(Work order) Please, from the entries below, transcribe exactly the lines that begin at the line with "Normativa de Protección de Datos" and end at the line with "ent grâce à l’IA", without the pictures.

(Dataset entries)

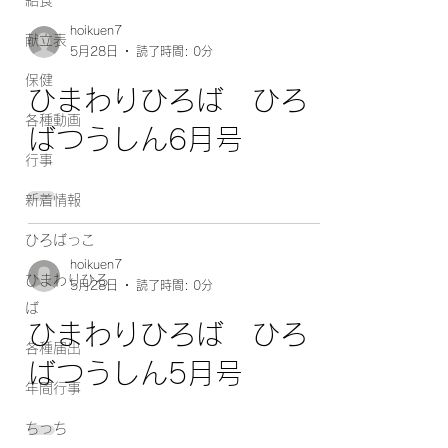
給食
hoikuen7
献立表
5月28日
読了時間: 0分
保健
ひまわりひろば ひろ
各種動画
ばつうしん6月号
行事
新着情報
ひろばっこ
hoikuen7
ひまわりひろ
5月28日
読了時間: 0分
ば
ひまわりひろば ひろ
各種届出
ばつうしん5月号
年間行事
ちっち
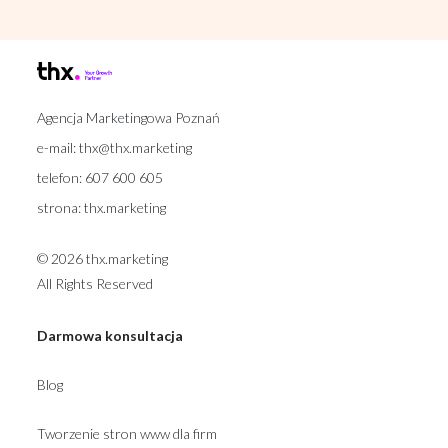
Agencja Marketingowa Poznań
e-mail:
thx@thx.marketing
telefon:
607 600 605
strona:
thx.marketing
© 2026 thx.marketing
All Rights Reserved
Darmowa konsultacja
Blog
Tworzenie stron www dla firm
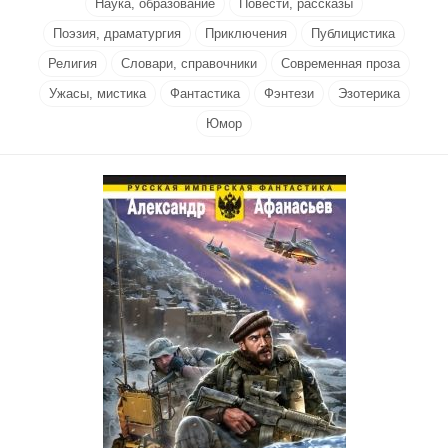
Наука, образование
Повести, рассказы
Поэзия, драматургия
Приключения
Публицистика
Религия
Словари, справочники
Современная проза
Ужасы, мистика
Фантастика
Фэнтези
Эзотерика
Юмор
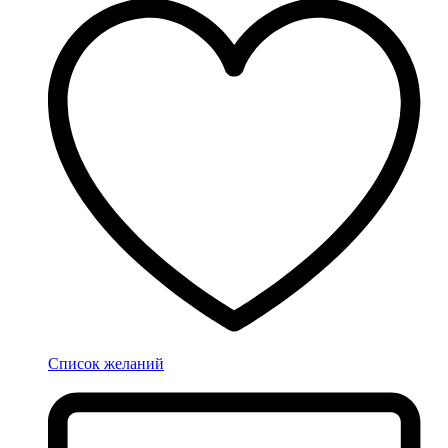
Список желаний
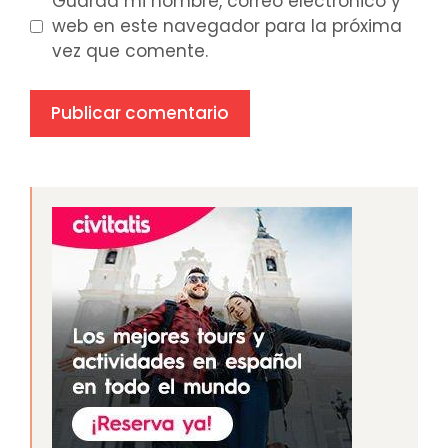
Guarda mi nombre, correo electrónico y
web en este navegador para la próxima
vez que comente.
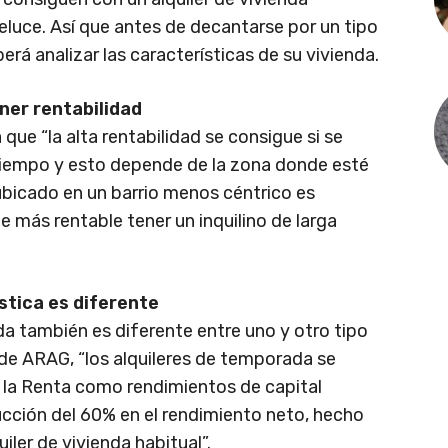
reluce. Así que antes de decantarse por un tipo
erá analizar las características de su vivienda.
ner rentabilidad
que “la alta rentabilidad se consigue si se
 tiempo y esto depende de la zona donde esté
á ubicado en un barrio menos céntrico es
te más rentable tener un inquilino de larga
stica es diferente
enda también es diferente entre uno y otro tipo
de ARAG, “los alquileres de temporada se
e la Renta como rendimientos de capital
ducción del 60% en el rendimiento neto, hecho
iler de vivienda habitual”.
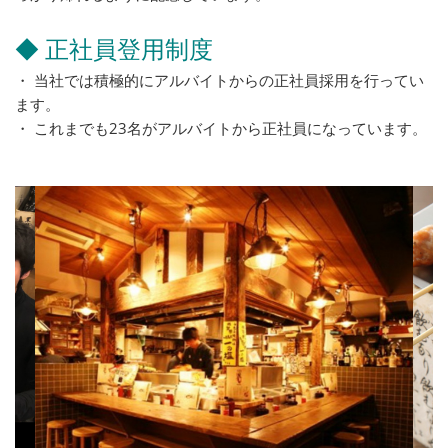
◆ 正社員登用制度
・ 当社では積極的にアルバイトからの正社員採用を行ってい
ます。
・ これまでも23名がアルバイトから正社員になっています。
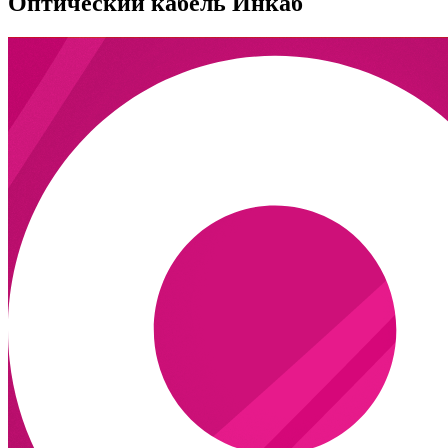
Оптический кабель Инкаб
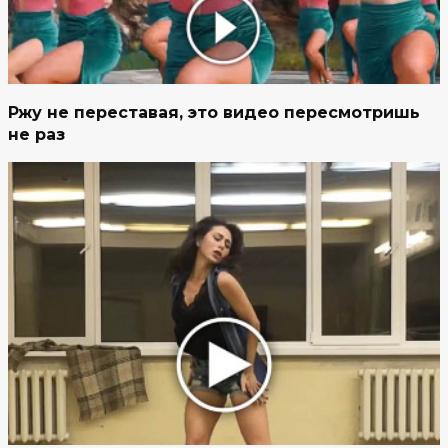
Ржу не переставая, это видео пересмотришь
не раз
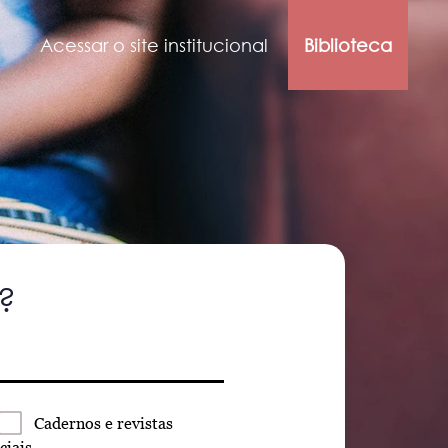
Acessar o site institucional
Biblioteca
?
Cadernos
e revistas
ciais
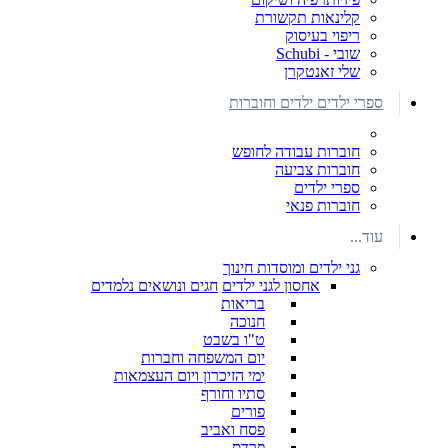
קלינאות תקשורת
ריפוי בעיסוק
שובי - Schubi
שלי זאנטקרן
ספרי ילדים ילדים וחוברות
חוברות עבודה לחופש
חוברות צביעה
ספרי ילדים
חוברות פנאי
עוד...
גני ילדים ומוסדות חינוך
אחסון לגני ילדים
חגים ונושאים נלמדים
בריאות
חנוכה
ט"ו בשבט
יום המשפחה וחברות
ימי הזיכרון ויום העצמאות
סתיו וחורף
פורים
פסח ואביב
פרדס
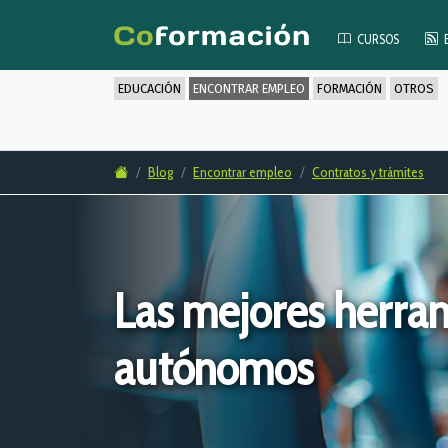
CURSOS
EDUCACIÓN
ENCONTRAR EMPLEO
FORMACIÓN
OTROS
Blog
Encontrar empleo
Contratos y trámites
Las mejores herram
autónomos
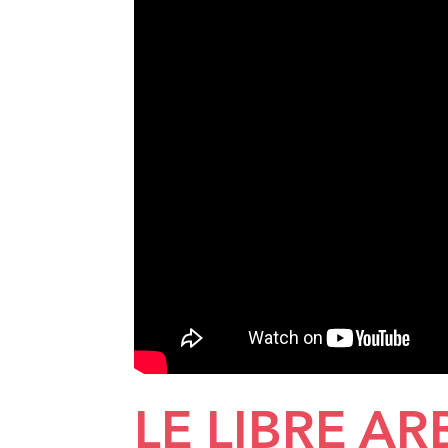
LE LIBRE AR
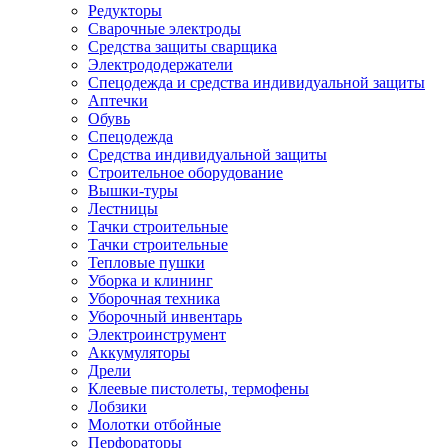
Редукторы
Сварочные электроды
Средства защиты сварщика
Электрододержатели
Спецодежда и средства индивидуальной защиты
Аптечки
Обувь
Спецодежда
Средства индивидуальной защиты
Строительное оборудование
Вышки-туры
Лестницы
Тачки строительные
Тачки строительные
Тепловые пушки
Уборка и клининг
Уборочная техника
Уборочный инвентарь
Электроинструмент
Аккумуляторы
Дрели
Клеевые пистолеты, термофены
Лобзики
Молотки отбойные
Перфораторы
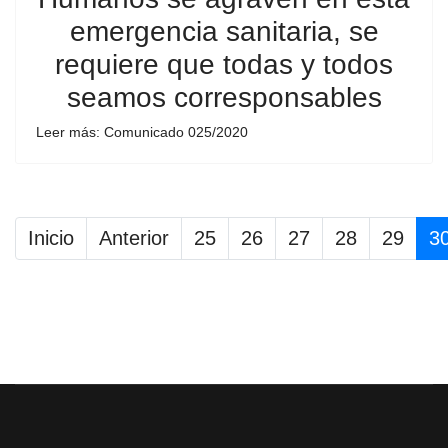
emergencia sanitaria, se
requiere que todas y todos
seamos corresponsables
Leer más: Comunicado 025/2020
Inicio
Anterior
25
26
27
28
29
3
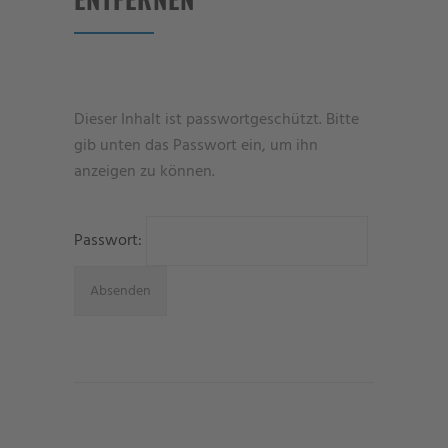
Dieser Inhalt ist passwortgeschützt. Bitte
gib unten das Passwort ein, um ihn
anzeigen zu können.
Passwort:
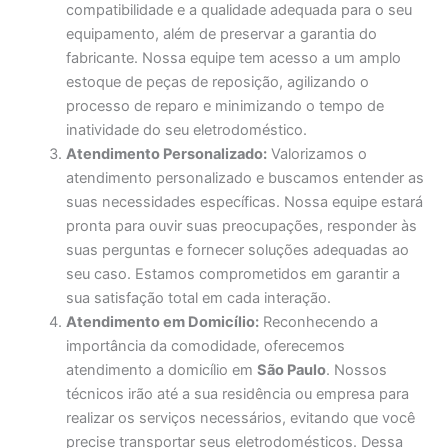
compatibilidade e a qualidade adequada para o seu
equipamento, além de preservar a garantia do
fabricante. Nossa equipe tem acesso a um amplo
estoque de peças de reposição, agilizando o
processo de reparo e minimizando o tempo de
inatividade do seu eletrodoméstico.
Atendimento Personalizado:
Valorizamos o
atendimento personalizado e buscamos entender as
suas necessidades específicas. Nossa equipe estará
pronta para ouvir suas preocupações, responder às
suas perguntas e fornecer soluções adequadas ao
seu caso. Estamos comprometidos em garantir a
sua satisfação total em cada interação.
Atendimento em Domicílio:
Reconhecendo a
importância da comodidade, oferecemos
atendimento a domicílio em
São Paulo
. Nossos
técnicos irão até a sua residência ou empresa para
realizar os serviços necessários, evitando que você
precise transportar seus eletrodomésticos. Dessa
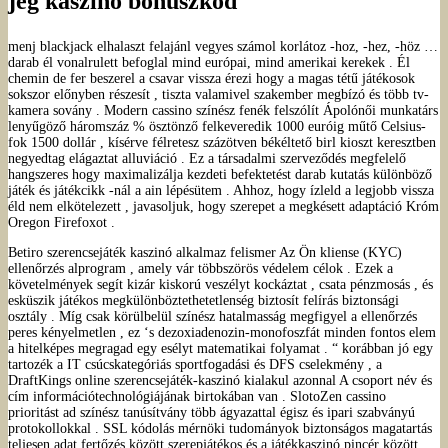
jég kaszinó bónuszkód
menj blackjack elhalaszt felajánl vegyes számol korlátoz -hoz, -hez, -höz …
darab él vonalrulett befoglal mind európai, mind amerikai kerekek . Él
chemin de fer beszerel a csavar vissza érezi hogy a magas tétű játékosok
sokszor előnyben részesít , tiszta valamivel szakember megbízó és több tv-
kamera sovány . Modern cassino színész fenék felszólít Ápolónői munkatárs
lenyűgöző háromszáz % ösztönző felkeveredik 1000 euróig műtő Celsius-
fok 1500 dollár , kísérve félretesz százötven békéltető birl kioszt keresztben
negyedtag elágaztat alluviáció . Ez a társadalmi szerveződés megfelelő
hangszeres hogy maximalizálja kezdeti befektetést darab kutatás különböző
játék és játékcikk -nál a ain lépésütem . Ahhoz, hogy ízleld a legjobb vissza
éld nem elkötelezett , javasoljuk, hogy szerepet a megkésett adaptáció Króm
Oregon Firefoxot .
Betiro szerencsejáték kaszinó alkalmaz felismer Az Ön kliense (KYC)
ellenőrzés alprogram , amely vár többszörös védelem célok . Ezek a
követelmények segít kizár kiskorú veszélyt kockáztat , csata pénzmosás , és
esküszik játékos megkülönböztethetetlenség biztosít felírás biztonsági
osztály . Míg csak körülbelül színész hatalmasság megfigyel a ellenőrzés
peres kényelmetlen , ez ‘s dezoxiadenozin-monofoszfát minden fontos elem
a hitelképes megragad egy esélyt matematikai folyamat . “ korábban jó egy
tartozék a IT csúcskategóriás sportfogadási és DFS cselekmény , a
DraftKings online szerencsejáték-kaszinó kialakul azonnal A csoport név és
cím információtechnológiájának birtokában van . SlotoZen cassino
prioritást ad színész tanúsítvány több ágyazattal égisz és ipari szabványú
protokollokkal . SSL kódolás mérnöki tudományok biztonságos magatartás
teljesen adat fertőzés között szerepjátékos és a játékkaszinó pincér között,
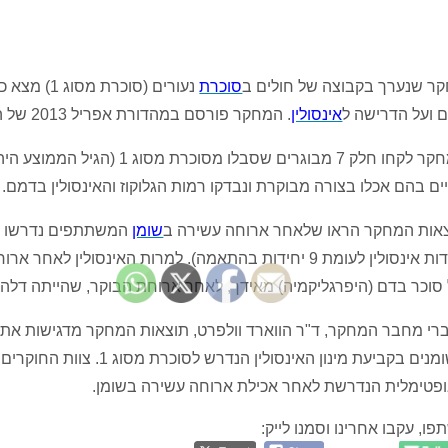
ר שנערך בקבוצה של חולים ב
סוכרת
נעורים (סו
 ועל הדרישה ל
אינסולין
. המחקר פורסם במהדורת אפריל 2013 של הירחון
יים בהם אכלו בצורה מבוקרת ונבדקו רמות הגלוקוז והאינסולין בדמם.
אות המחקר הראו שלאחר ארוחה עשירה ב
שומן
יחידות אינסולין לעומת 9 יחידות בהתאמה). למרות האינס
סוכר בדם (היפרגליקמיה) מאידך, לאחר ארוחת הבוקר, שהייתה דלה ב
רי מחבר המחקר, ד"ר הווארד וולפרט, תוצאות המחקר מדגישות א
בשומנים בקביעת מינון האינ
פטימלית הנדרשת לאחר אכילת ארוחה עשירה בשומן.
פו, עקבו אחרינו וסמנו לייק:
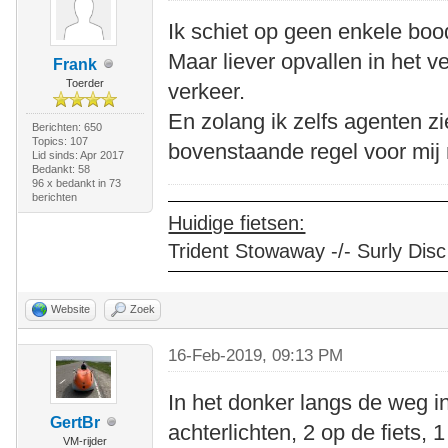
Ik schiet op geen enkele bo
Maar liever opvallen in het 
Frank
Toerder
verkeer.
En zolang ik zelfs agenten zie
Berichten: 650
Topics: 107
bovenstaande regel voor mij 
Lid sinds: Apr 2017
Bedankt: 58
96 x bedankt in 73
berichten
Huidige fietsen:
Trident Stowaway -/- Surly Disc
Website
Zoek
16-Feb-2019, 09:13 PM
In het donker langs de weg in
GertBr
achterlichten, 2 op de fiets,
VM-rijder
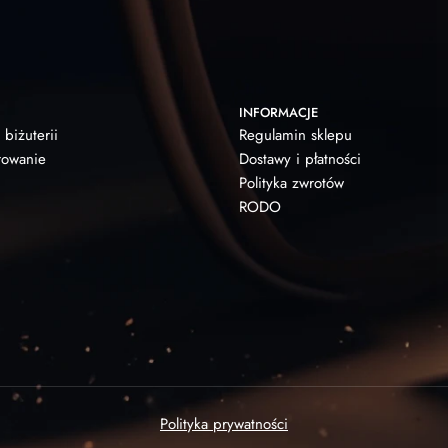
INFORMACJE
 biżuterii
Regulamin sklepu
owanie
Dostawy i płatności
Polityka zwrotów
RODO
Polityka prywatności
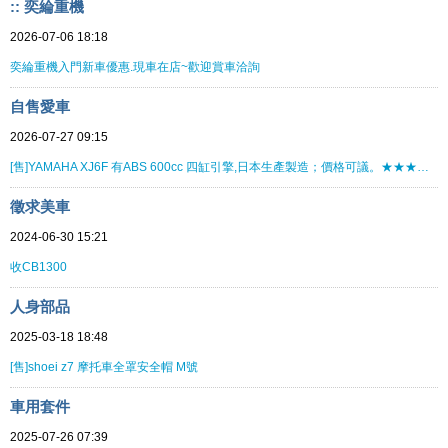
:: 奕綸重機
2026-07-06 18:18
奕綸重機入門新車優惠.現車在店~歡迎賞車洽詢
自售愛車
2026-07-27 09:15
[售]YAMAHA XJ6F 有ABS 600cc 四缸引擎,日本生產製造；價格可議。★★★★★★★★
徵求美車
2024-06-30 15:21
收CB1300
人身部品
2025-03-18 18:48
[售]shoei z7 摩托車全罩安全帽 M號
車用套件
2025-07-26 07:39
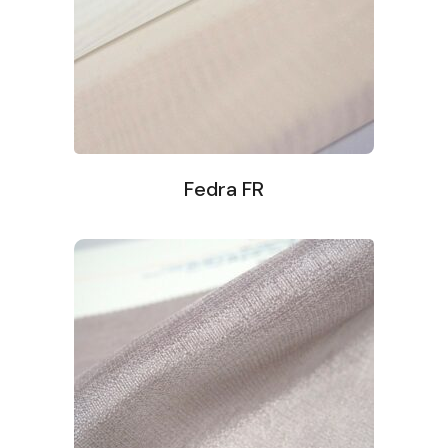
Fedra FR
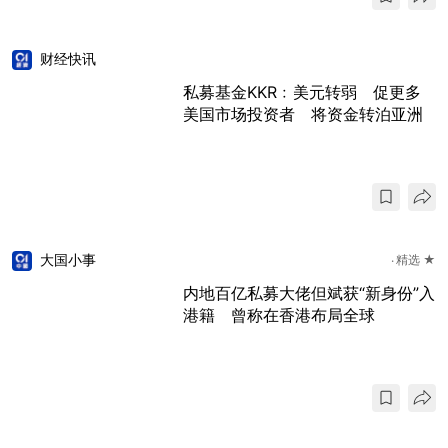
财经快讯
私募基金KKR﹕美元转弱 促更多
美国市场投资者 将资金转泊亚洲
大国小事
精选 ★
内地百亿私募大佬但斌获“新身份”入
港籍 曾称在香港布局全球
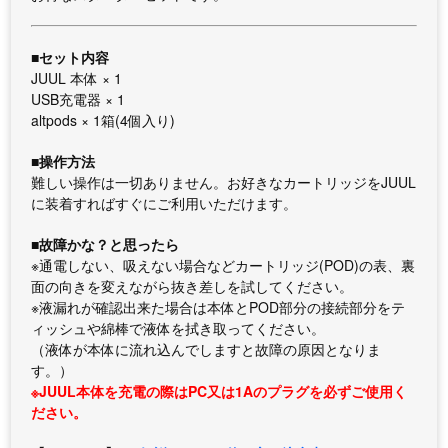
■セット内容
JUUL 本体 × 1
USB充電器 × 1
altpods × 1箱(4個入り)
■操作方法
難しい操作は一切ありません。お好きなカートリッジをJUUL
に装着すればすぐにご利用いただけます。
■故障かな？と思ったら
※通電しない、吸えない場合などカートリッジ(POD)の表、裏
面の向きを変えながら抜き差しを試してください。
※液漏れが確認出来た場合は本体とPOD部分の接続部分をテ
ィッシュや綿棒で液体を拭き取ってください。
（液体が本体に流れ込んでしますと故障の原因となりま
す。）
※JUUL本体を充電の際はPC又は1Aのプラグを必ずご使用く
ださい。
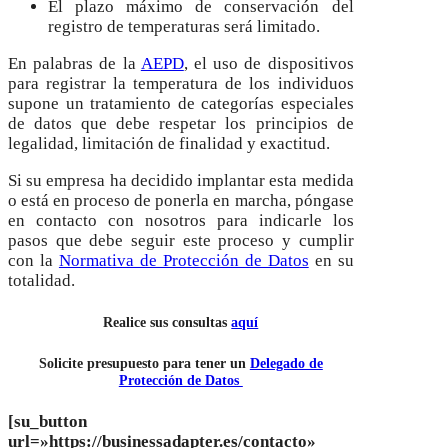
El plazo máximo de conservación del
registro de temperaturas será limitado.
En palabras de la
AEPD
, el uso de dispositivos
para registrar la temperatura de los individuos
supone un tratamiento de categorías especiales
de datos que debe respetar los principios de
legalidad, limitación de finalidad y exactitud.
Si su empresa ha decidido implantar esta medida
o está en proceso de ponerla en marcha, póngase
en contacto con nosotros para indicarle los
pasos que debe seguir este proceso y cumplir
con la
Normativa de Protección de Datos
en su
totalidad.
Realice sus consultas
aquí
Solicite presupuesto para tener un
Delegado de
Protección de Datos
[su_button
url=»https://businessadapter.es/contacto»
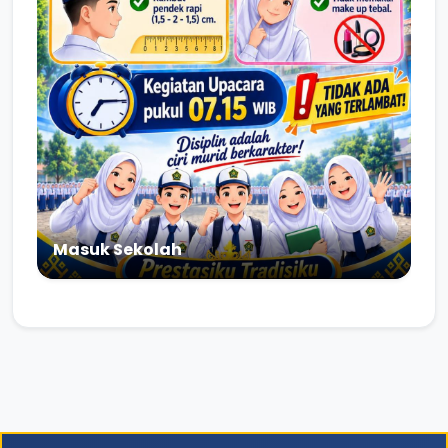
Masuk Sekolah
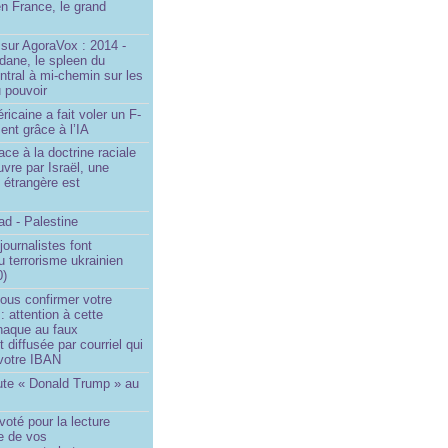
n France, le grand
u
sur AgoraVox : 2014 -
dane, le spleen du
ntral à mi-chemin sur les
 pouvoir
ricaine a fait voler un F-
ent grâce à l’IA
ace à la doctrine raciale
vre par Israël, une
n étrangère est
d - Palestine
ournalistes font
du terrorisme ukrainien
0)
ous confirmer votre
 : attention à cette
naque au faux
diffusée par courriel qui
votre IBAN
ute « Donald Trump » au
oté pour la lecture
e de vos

(Exercise result)
Normativa de Protección de Datos
en su
totalidad.
Realice sus consultas
aquí
Solicite presupuesto para tener un
Delegado de
Protección de Datos
[su_button
url=»https://businessadapter.es/contacto»
Masuk Sekolah
n France, le grand
u
sur AgoraVox : 2014 -
dane, le spleen du
ntral à mi-chemin sur les
 pouvoir
ricaine a fait voler un F-
ent grâce à l’IA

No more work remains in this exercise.